- [What the task asks]:
Determine the number of lines in the listing that contain "sobre". Write only that number.

______

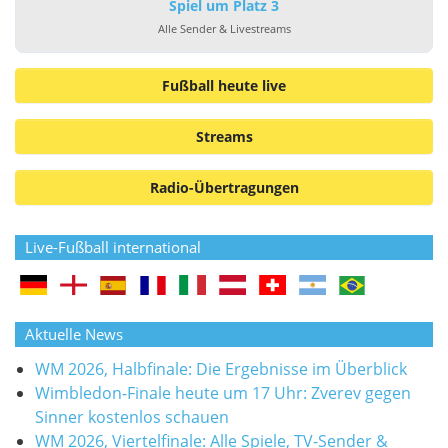
Spiel um Platz 3
Alle Sender & Livestreams
Fußball heute live
Streams
Radio-Übertragungen
Live-Fußball international
Aktuelle News
WM 2026, Halbfinale: Die Ergebnisse im Überblick
Wimbledon-Finale heute um 17 Uhr: Zverev gegen
Sinner kostenlos schauen
WM 2026, Viertelfinale: Alle Spiele, TV-Sender &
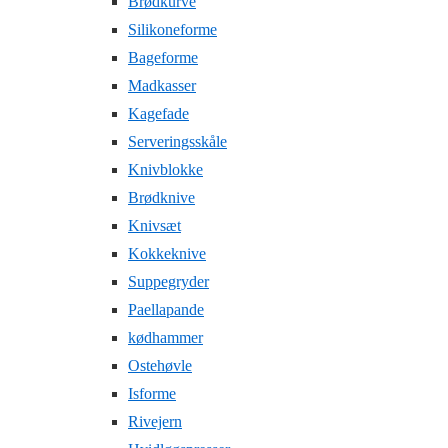
Brødkurve
Silikoneforme
Bageforme
Madkasser
Kagefade
Serveringsskåle
Knivblokke
Brødknive
Knivsæt
Kokkeknive
Suppegryder
Paellapande
kødhammer
Ostehøvle
Isforme
Rivejern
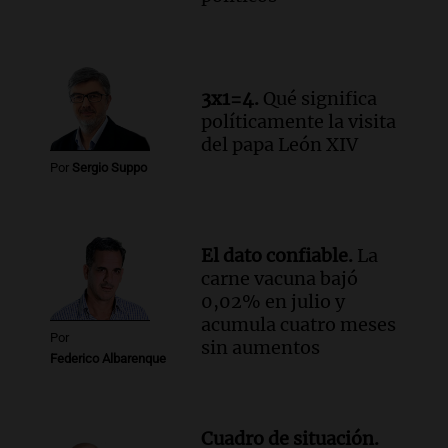
3x1=4.
Qué significa
políticamente la visita
del papa León XIV
Por
Sergio Suppo
El dato confiable.
La
carne vacuna bajó
0,02% en julio y
acumula cuatro meses
Por
sin aumentos
Federico Albarenque
Cuadro de situación.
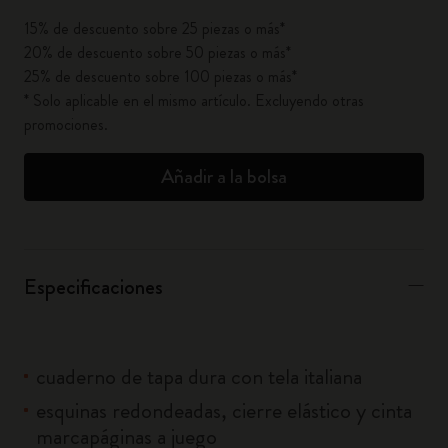
15% de descuento sobre 25 piezas o más*
20% de descuento sobre 50 piezas o más*
25% de descuento sobre 100 piezas o más*
* Solo aplicable en el mismo artículo. Excluyendo otras
promociones.
Añadir a la bolsa
Especificaciones
cuaderno de tapa dura con tela italiana
esquinas redondeadas, cierre elástico y cinta
marcapáginas a juego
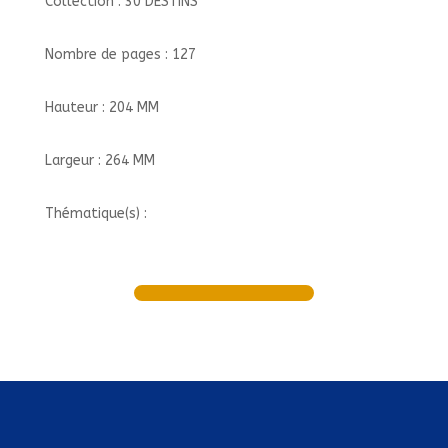
Collection : 30 DESTINS
Nombre de pages : 127
Hauteur : 204 MM
Largeur : 264 MM
Thématique(s) :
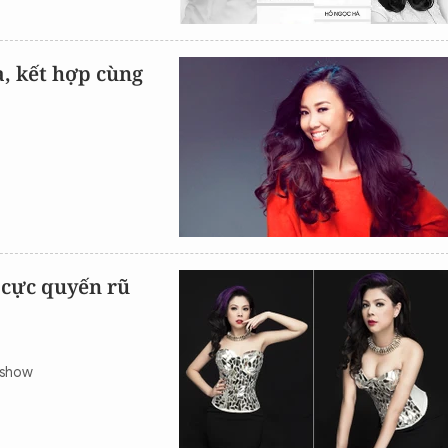
, kết hợp cùng
 cực quyến rũ
eshow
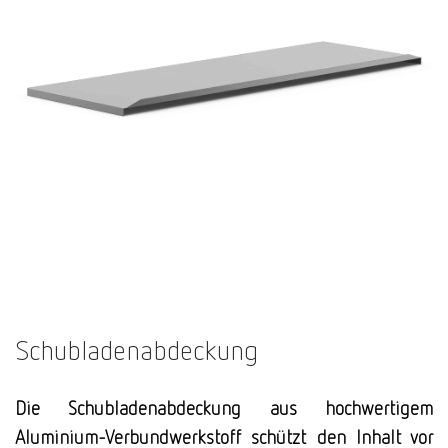
Schubladenabdeckung
Die Schubladenabdeckung aus hochwertigem
Aluminium-Verbundwerkstoff schützt den Inhalt vor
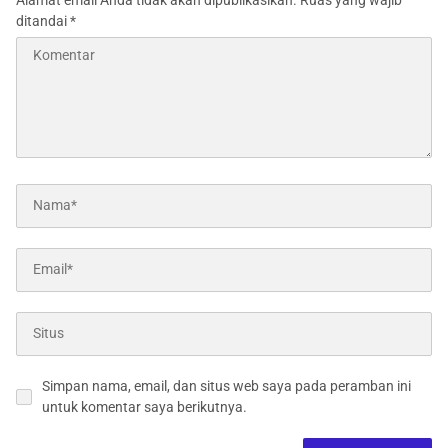
ditandai
*
Simpan nama, email, dan situs web saya pada peramban ini
untuk komentar saya berikutnya.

______

- [Output for this task]:
3